PROBLEM: Every line of the material must be reproduced exactly.
────────
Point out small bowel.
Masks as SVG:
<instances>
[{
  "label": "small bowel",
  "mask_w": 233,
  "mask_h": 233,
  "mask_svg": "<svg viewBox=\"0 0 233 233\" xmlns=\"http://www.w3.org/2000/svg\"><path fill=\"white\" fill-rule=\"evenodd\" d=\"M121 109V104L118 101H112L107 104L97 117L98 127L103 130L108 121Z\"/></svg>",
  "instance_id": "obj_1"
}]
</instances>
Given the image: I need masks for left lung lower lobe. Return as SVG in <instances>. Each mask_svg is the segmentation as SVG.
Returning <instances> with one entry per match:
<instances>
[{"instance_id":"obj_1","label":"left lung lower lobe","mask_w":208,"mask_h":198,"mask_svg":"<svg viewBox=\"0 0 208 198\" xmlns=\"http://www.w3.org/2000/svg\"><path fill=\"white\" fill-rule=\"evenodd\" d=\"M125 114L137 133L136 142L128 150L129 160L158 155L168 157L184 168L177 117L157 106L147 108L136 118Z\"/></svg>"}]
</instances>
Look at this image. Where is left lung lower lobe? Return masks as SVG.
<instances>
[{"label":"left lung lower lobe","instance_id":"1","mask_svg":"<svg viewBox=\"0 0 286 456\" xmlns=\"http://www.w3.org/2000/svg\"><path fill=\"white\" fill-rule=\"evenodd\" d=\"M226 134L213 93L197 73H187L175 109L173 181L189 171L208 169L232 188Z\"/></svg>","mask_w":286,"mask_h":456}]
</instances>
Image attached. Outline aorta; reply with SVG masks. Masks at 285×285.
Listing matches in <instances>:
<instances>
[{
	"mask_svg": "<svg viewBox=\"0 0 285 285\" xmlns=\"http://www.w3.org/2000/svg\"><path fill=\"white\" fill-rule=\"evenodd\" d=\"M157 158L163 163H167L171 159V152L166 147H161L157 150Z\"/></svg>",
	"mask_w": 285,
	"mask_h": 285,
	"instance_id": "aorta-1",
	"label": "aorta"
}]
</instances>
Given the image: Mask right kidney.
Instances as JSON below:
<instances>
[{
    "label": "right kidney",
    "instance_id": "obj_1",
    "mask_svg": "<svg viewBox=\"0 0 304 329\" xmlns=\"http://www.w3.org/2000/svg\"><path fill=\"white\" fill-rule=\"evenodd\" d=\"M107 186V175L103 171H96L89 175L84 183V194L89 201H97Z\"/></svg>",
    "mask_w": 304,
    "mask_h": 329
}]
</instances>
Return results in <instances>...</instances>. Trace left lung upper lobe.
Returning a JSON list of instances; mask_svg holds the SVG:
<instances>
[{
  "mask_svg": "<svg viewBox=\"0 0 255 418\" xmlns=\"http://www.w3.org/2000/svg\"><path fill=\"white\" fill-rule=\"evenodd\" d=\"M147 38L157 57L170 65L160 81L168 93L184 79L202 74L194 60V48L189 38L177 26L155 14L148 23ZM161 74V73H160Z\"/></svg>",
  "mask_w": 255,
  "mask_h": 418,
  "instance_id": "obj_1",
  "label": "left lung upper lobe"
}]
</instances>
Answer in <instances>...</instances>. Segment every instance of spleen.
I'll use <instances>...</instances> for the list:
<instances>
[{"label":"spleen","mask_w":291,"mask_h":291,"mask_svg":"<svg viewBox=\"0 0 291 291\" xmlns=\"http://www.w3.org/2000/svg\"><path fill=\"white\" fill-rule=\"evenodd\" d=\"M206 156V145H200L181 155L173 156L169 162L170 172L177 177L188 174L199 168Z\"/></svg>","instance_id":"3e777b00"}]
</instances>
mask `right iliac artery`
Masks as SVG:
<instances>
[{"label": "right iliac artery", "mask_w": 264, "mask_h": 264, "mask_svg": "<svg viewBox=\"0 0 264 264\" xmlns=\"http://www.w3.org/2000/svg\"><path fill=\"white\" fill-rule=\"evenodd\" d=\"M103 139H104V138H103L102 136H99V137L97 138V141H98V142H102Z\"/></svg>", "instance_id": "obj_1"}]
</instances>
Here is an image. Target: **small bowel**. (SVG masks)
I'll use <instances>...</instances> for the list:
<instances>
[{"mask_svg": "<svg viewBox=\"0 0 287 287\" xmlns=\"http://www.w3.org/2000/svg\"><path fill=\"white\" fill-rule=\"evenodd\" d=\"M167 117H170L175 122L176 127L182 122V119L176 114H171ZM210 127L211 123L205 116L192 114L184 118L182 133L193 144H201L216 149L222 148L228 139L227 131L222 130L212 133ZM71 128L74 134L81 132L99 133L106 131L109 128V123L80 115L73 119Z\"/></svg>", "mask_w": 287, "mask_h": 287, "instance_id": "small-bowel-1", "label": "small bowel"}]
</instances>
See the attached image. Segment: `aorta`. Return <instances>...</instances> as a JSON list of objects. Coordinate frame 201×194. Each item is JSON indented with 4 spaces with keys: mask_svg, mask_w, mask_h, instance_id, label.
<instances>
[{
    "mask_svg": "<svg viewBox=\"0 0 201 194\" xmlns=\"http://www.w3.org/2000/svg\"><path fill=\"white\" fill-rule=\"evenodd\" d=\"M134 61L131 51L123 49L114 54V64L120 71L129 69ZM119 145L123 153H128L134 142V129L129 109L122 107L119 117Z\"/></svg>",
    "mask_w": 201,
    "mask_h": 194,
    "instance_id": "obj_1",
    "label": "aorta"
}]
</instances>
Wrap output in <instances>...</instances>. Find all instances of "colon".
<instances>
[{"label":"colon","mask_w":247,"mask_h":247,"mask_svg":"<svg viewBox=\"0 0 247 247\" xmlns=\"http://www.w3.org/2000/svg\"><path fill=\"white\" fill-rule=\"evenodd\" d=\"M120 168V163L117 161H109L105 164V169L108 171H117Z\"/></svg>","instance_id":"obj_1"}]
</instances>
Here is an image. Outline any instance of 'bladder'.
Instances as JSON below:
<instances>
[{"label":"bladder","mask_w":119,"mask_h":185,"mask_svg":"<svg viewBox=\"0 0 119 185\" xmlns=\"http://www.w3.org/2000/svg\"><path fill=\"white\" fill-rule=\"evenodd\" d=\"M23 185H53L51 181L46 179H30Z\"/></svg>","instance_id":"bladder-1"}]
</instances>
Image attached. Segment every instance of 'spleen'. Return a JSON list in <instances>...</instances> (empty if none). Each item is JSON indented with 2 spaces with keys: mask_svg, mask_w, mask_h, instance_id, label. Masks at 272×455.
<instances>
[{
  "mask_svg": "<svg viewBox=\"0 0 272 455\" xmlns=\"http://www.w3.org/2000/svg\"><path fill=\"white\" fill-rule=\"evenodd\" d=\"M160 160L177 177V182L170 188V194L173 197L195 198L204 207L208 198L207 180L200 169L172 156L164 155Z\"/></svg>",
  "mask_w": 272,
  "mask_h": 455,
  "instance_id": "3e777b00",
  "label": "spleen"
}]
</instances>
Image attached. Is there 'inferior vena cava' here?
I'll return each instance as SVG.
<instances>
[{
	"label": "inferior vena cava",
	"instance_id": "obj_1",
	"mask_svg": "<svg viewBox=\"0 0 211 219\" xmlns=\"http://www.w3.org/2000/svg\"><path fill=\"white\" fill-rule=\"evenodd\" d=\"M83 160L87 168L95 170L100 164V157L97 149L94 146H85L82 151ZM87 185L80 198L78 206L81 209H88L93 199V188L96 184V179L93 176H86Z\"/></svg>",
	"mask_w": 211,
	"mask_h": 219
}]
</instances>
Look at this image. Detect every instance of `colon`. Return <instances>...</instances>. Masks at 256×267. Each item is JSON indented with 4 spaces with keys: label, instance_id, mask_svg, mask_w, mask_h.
────────
ANSWER TO THIS PROBLEM:
Point out small bowel.
Masks as SVG:
<instances>
[{
  "label": "small bowel",
  "mask_w": 233,
  "mask_h": 233,
  "mask_svg": "<svg viewBox=\"0 0 233 233\" xmlns=\"http://www.w3.org/2000/svg\"><path fill=\"white\" fill-rule=\"evenodd\" d=\"M121 109V104L118 101H112L107 104L97 117L98 127L103 130L108 121Z\"/></svg>",
  "instance_id": "obj_1"
}]
</instances>
Given the image: I need masks for left lung lower lobe. Return as SVG in <instances>. Each mask_svg is the segmentation as SVG.
Returning <instances> with one entry per match:
<instances>
[{"instance_id":"obj_1","label":"left lung lower lobe","mask_w":208,"mask_h":198,"mask_svg":"<svg viewBox=\"0 0 208 198\" xmlns=\"http://www.w3.org/2000/svg\"><path fill=\"white\" fill-rule=\"evenodd\" d=\"M125 114L137 133L136 142L128 150L129 160L158 155L168 157L184 168L177 117L157 106L147 108L136 118Z\"/></svg>"}]
</instances>
Look at this image. Where is left lung lower lobe? Return masks as SVG.
<instances>
[{"label":"left lung lower lobe","instance_id":"1","mask_svg":"<svg viewBox=\"0 0 286 456\" xmlns=\"http://www.w3.org/2000/svg\"><path fill=\"white\" fill-rule=\"evenodd\" d=\"M226 134L213 93L197 73H187L175 109L173 181L189 171L208 169L232 188Z\"/></svg>","mask_w":286,"mask_h":456}]
</instances>
Image attached. Outline aorta; reply with SVG masks. Masks at 285×285.
Listing matches in <instances>:
<instances>
[{
	"mask_svg": "<svg viewBox=\"0 0 285 285\" xmlns=\"http://www.w3.org/2000/svg\"><path fill=\"white\" fill-rule=\"evenodd\" d=\"M157 158L163 163H167L171 159V152L166 147H161L157 150Z\"/></svg>",
	"mask_w": 285,
	"mask_h": 285,
	"instance_id": "aorta-1",
	"label": "aorta"
}]
</instances>
Given the image: Mask right kidney.
Instances as JSON below:
<instances>
[{
    "label": "right kidney",
    "instance_id": "obj_1",
    "mask_svg": "<svg viewBox=\"0 0 304 329\" xmlns=\"http://www.w3.org/2000/svg\"><path fill=\"white\" fill-rule=\"evenodd\" d=\"M107 186V175L103 171H96L89 175L84 183V194L89 201H97Z\"/></svg>",
    "mask_w": 304,
    "mask_h": 329
}]
</instances>
Return results in <instances>...</instances>. Trace left lung upper lobe.
Returning a JSON list of instances; mask_svg holds the SVG:
<instances>
[{
  "mask_svg": "<svg viewBox=\"0 0 255 418\" xmlns=\"http://www.w3.org/2000/svg\"><path fill=\"white\" fill-rule=\"evenodd\" d=\"M147 38L157 57L170 65L160 81L168 93L184 79L202 74L194 60V48L189 38L177 26L155 14L148 23ZM161 74V73H160Z\"/></svg>",
  "mask_w": 255,
  "mask_h": 418,
  "instance_id": "obj_1",
  "label": "left lung upper lobe"
}]
</instances>
Answer in <instances>...</instances>. Segment every instance of spleen.
I'll use <instances>...</instances> for the list:
<instances>
[{"label":"spleen","mask_w":291,"mask_h":291,"mask_svg":"<svg viewBox=\"0 0 291 291\" xmlns=\"http://www.w3.org/2000/svg\"><path fill=\"white\" fill-rule=\"evenodd\" d=\"M206 156V145H200L181 155L173 156L169 162L170 172L177 177L188 174L199 168Z\"/></svg>","instance_id":"3e777b00"}]
</instances>
mask `right iliac artery`
Masks as SVG:
<instances>
[{"label": "right iliac artery", "mask_w": 264, "mask_h": 264, "mask_svg": "<svg viewBox=\"0 0 264 264\" xmlns=\"http://www.w3.org/2000/svg\"><path fill=\"white\" fill-rule=\"evenodd\" d=\"M103 139H104V138H103L102 136H99V137L97 138V141H98V142H102Z\"/></svg>", "instance_id": "obj_1"}]
</instances>
Here is an image. Target: **small bowel**. (SVG masks)
I'll use <instances>...</instances> for the list:
<instances>
[{"mask_svg": "<svg viewBox=\"0 0 287 287\" xmlns=\"http://www.w3.org/2000/svg\"><path fill=\"white\" fill-rule=\"evenodd\" d=\"M167 117H170L175 122L176 127L182 122V119L176 114H171ZM210 127L211 123L205 116L192 114L184 118L182 133L193 144H201L216 149L222 148L228 139L227 131L222 130L212 133ZM71 128L74 134L81 132L99 133L106 131L109 128V123L80 115L73 119Z\"/></svg>", "mask_w": 287, "mask_h": 287, "instance_id": "small-bowel-1", "label": "small bowel"}]
</instances>
See the attached image. Segment: `aorta`. Return <instances>...</instances> as a JSON list of objects. Coordinate frame 201×194. Each item is JSON indented with 4 spaces with keys: mask_svg, mask_w, mask_h, instance_id, label.
<instances>
[{
    "mask_svg": "<svg viewBox=\"0 0 201 194\" xmlns=\"http://www.w3.org/2000/svg\"><path fill=\"white\" fill-rule=\"evenodd\" d=\"M134 61L131 51L123 49L114 54V64L120 71L129 69ZM119 145L123 153H128L134 142V129L129 109L122 107L119 117Z\"/></svg>",
    "mask_w": 201,
    "mask_h": 194,
    "instance_id": "obj_1",
    "label": "aorta"
}]
</instances>
Wrap output in <instances>...</instances>. Find all instances of "colon".
<instances>
[{"label":"colon","mask_w":247,"mask_h":247,"mask_svg":"<svg viewBox=\"0 0 247 247\" xmlns=\"http://www.w3.org/2000/svg\"><path fill=\"white\" fill-rule=\"evenodd\" d=\"M120 168V163L117 161H109L105 164V169L108 171H117Z\"/></svg>","instance_id":"obj_1"}]
</instances>
Here is an image. Outline any instance of 'bladder'.
Instances as JSON below:
<instances>
[{"label":"bladder","mask_w":119,"mask_h":185,"mask_svg":"<svg viewBox=\"0 0 119 185\" xmlns=\"http://www.w3.org/2000/svg\"><path fill=\"white\" fill-rule=\"evenodd\" d=\"M23 185H53L51 181L46 179H30Z\"/></svg>","instance_id":"bladder-1"}]
</instances>
Image attached. Segment every instance of 'spleen'. Return a JSON list in <instances>...</instances> (empty if none). Each item is JSON indented with 2 spaces with keys: mask_svg, mask_w, mask_h, instance_id, label. Masks at 272×455.
<instances>
[{
  "mask_svg": "<svg viewBox=\"0 0 272 455\" xmlns=\"http://www.w3.org/2000/svg\"><path fill=\"white\" fill-rule=\"evenodd\" d=\"M160 160L177 177V182L170 188V194L173 197L195 198L204 207L208 198L207 180L200 169L172 156L164 155Z\"/></svg>",
  "mask_w": 272,
  "mask_h": 455,
  "instance_id": "3e777b00",
  "label": "spleen"
}]
</instances>
Image attached. Is there 'inferior vena cava' here?
I'll return each instance as SVG.
<instances>
[{
	"label": "inferior vena cava",
	"instance_id": "obj_1",
	"mask_svg": "<svg viewBox=\"0 0 211 219\" xmlns=\"http://www.w3.org/2000/svg\"><path fill=\"white\" fill-rule=\"evenodd\" d=\"M83 160L87 168L95 170L100 164V157L97 149L94 146H85L82 151ZM87 185L80 198L78 206L81 209H88L93 199V188L96 184V179L93 176H86Z\"/></svg>",
	"mask_w": 211,
	"mask_h": 219
}]
</instances>
Look at this image. Detect every instance of `colon`. Return <instances>...</instances>. Masks at 256×267. Each item is JSON indented with 4 spaces with keys: label, instance_id, mask_svg, mask_w, mask_h.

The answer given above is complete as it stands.